This tweet introducing me to the "Seattle Dog" came across my timeline earlier today. At first, I was revolted. I don't know if it was the idea of throwing cream cheese on a dog that didn't sit right with me, or maybe just this particular version of the Seattle Dog looked like hell. But thanks to the algorithm, I ended up seeing it about another 5 or 6 times before I finally decided to run over to the grocery stores and give it a try myself.
Is it perfectly fine? For sure. Nothing wrong with that hot dog whatsoever. Hot dogs are delicious, fried onions are delicious, cream cheese is delicious. Put all of them together and you've got a solid product.
But solid is about as far as I'd go in terms of grading the Seattle Dog. There's just an underlying sense of un-Americanness with every bite of that dog. Something about it feels wrong. And that's due to the fact that there's no mustard.
I don't care who you are or what you think--wherever there's a hot dog in the world, there better damn sure be some mustard right next to it. Preferably spicy, but I'll settle for some classic yellow. It's one of the most elite combinations in culinary history. The saltiness and fatty-ness of the meat rocket combined with the sharpness and acidic punch that mustard brings. It's everything you could ever ask for when trying to achieve the perfect flavor balance.
Can you put cream cheese on a hot dog? Of course you can. But should you?
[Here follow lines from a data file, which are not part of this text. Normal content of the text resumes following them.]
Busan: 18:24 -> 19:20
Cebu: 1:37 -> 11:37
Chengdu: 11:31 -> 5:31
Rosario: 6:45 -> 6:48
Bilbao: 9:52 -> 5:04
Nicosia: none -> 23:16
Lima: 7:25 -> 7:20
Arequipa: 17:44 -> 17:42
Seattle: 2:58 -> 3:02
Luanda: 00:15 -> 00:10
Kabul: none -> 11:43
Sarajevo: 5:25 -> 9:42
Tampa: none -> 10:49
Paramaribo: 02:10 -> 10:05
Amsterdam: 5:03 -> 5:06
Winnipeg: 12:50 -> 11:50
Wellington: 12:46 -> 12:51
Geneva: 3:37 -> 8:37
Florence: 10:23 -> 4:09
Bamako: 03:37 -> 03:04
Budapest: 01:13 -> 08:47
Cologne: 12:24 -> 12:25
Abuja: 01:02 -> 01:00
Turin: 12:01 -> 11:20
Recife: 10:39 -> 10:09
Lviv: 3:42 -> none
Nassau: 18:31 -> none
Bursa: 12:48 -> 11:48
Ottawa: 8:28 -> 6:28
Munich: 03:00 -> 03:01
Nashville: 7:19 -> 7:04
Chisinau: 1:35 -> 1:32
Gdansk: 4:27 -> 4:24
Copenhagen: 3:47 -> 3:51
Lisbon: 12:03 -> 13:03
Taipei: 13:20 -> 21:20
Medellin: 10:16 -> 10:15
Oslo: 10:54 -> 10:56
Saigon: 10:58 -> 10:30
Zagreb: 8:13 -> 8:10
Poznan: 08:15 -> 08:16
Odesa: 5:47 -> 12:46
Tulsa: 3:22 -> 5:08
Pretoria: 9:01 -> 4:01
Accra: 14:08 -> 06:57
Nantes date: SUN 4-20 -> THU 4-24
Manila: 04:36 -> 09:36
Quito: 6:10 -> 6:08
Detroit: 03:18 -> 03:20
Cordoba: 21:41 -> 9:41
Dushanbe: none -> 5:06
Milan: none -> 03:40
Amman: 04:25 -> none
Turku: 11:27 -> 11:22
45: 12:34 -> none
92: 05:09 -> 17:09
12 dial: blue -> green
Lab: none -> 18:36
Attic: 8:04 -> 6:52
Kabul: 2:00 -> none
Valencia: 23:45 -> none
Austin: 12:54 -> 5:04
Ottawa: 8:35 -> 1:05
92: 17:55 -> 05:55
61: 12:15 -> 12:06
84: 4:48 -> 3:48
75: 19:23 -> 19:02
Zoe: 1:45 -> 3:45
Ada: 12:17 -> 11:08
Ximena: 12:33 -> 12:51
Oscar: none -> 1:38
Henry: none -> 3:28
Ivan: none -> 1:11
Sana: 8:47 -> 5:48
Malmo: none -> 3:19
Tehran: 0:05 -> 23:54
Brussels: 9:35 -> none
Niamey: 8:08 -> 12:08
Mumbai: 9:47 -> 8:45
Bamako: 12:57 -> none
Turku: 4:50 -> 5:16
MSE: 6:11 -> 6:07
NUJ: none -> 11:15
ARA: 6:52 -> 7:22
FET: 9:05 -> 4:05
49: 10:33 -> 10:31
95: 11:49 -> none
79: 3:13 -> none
Only if you hate America.
Sidenote: I went ahead and made my own hot dogs from scratch for the 4th of July.
They were 100% ground up brisket. As far as quality of meat is concerned, probably some of the best you could ask for. And while they turned out pretty solid, there's just something special about a cheap hot dog made from overly processed shitty meat that you can't replicate with a home cook. Maybe some foods are just meant to stay at the level they're at.